《MUMEI》

長い口づけから介抱され、少年ゼウスの口から漏れた、
「母上、このような事は許される事ではありませぬ」
そのセリフはどこか感情を欠く白けたものだった。「うふふふ」ガイアは微笑(わら)った。
「知っているのですよ。あなたが毎夜、愛しあう父と母の寝室を覗いているのは・・・・」
気付かれていた!!
闇の中でうごめく二つの裸体。美母の満月のように輝く尻に、父クロノスの浅黒い腰が打ち付けられる。やがてそのリズムが激しくなると、シーツに横向きに沈んだ母の
美貌が、苦悶とも恍惚ともつかぬ表情を浮かべ、大きく口を開いて何か
うわ言のような事を口走りながら、絶叫する。
普段の気品ある母を知るだけに、それはゼウスにとりどんなショーにも勝る、激しい興奮を呼び覚ます光景だった。

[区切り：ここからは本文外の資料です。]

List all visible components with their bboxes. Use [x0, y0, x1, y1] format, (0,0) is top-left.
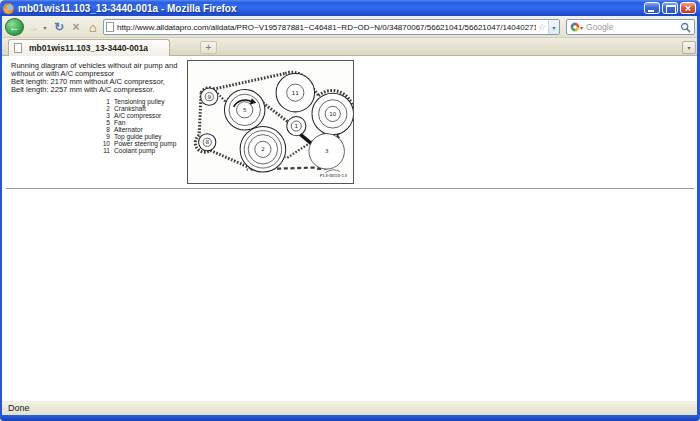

だが、その覗きは誰にも知られたくはない事だった。さっと青ざめる少年を咎めもせず、
母は再びゼウスに甘いキスをすると、
「お父様は今、衛星アテナでの会議に出席し、あと二日は家には戻りません。そして今日は、あなたの誕生日。母から、たっぷりとプレゼントがあります」
服のボタンをゆっくり外しつつ、少年の肌にやさしいキスの雨を降らせる。
父が帰宅するまでの二日間、少年にとり忘我の刻 (とき)が流れた。



(そう・・・・母には、いろいろな事を教えられた。あの頃と比べると、俺も随分すれてしまったが・・・・)
美母の要求通り、乳房をきつく握りしめ、乳頭をなぶりながら、今や天津神族最高の地位に昇りつめたゼウスは、もう片方の手を湯の中へ伸ばし、海藻のようにそよぐ繁みの奥を探っていった。
そこは熱い坩堝(るつぼ)のようにたぎっている。